▸ **Your task**: Report all lines of the records that contain "boxes".

(Dataset entries)
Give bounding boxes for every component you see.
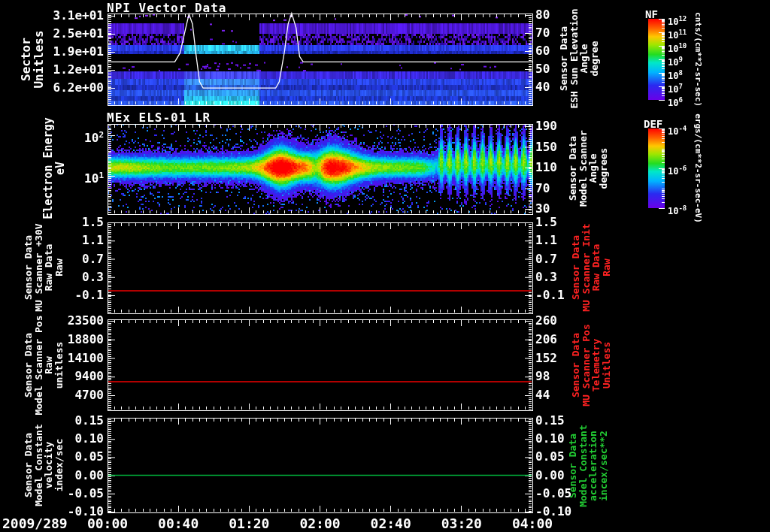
- colorbar-tick-label: 1011: [668, 27, 687, 41]
- x-tick-label: 04:00: [502, 515, 562, 531]
- x-tick-label: 00:40: [148, 515, 208, 531]
- y-tick-label: 0.10: [48, 432, 104, 446]
- y-tick-label: 70: [535, 26, 550, 40]
- y-tick-label: 0.05: [535, 450, 565, 464]
- y-tick-label: 102: [48, 128, 104, 145]
- y-tick-label: -0.1: [535, 289, 565, 302]
- y-tick-label: 14100: [48, 352, 104, 365]
- def-colorbar-units: ergs/(cm**2-sr-sec-eV): [693, 56, 702, 281]
- y-tick-label: 4700: [48, 388, 104, 402]
- y-tick-label: 0.00: [48, 469, 104, 482]
- y-tick-label: 150: [535, 141, 557, 154]
- panel-1-title: NPI Vector Data: [107, 1, 227, 15]
- x-tick-label: 00:00: [77, 515, 138, 531]
- plot-canvas: [0, 0, 770, 532]
- y-tick-label: 0.15: [535, 414, 565, 428]
- y-tick-label: 23500: [48, 314, 104, 328]
- y-tick-label: 0.7: [535, 252, 557, 266]
- y-tick-label: 0.3: [48, 271, 104, 284]
- y-tick-label: 1.9e+01: [48, 45, 104, 59]
- p5-right-axis-label: Sensor Data Model Constant acceleration …: [568, 353, 608, 532]
- y-tick-label: 70: [535, 182, 550, 195]
- x-tick-label: 01:20: [219, 515, 279, 531]
- y-tick-label: 110: [535, 161, 557, 174]
- y-tick-label: 40: [535, 80, 550, 94]
- y-tick-label: 1.1: [535, 234, 557, 247]
- y-tick-label: 98: [535, 370, 550, 383]
- y-tick-label: 30: [535, 202, 550, 216]
- colorbar-tick-label: 109: [668, 54, 683, 68]
- panel-2-title: MEx ELS-01 LR: [107, 110, 211, 125]
- x-tick-label: 02:40: [361, 515, 421, 531]
- colorbar-tick-label: 1012: [668, 14, 687, 27]
- x-tick-label: 03:20: [432, 515, 492, 531]
- y-tick-label: 0.15: [48, 414, 104, 428]
- colorbar-tick-label: 108: [668, 68, 683, 81]
- y-tick-label: -0.05: [535, 487, 571, 500]
- y-tick-label: 190: [535, 119, 557, 133]
- y-tick-label: 0.05: [48, 450, 104, 464]
- x-tick-label: 02:00: [290, 515, 350, 531]
- colorbar-tick-label: 10-6: [668, 163, 687, 177]
- y-tick-label: 1.1: [48, 234, 104, 247]
- colorbar-tick-label: 106: [668, 95, 683, 108]
- plot-stage: NPI Vector Data MEx ELS-01 LR Sector Uni…: [0, 0, 770, 532]
- y-tick-label: 1.5: [535, 216, 557, 229]
- y-tick-label: 0.7: [48, 252, 104, 266]
- y-tick-label: 1.5: [48, 216, 104, 229]
- y-tick-label: 60: [535, 44, 550, 58]
- y-tick-label: 3.1e+01: [48, 9, 104, 23]
- y-tick-label: 0.3: [535, 271, 557, 284]
- def-colorbar-title: DEF: [644, 118, 662, 130]
- colorbar-tick-label: 10-4: [668, 123, 687, 137]
- colorbar-tick-label: 107: [668, 81, 683, 95]
- y-tick-label: -0.1: [48, 289, 104, 302]
- y-tick-label: 206: [535, 333, 557, 346]
- y-tick-label: 152: [535, 352, 557, 365]
- y-tick-label: 9400: [48, 370, 104, 383]
- colorbar-tick-label: 1010: [668, 41, 687, 54]
- nf-colorbar-title: NF: [645, 8, 658, 20]
- y-tick-label: 50: [535, 62, 550, 76]
- colorbar-tick-label: 10-8: [668, 203, 687, 216]
- y-tick-label: -0.05: [48, 487, 104, 500]
- y-tick-label: 260: [535, 314, 557, 328]
- y-tick-label: 44: [535, 388, 550, 402]
- y-tick-label: 6.2e+00: [48, 81, 104, 95]
- y-tick-label: 0.10: [535, 432, 565, 446]
- y-tick-label: 0.00: [535, 469, 565, 482]
- y-tick-label: 101: [48, 169, 104, 186]
- y-tick-label: 18800: [48, 333, 104, 346]
- y-tick-label: 80: [535, 8, 550, 22]
- y-tick-label: 1.2e+01: [48, 63, 104, 77]
- y-tick-label: 2.5e+01: [48, 27, 104, 41]
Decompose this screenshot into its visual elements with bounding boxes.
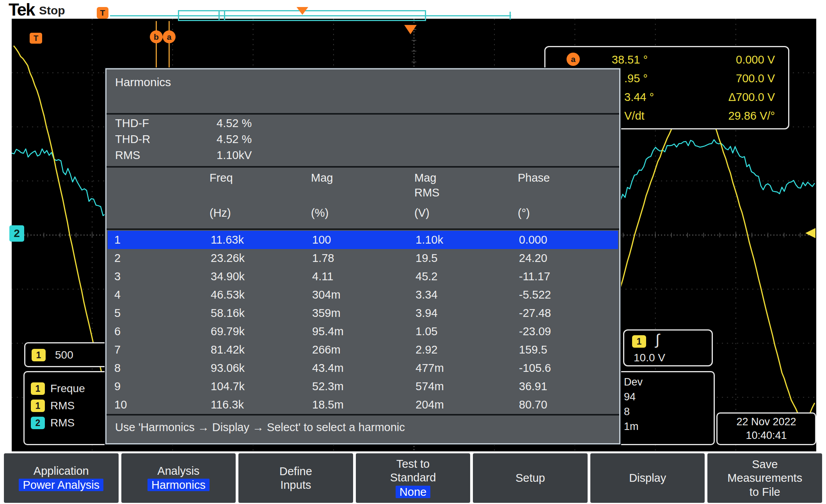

▸ **Solution for this problem**:
Give bounding boxes for every component you see.
Decompose this screenshot into its visual elements with bounding boxes.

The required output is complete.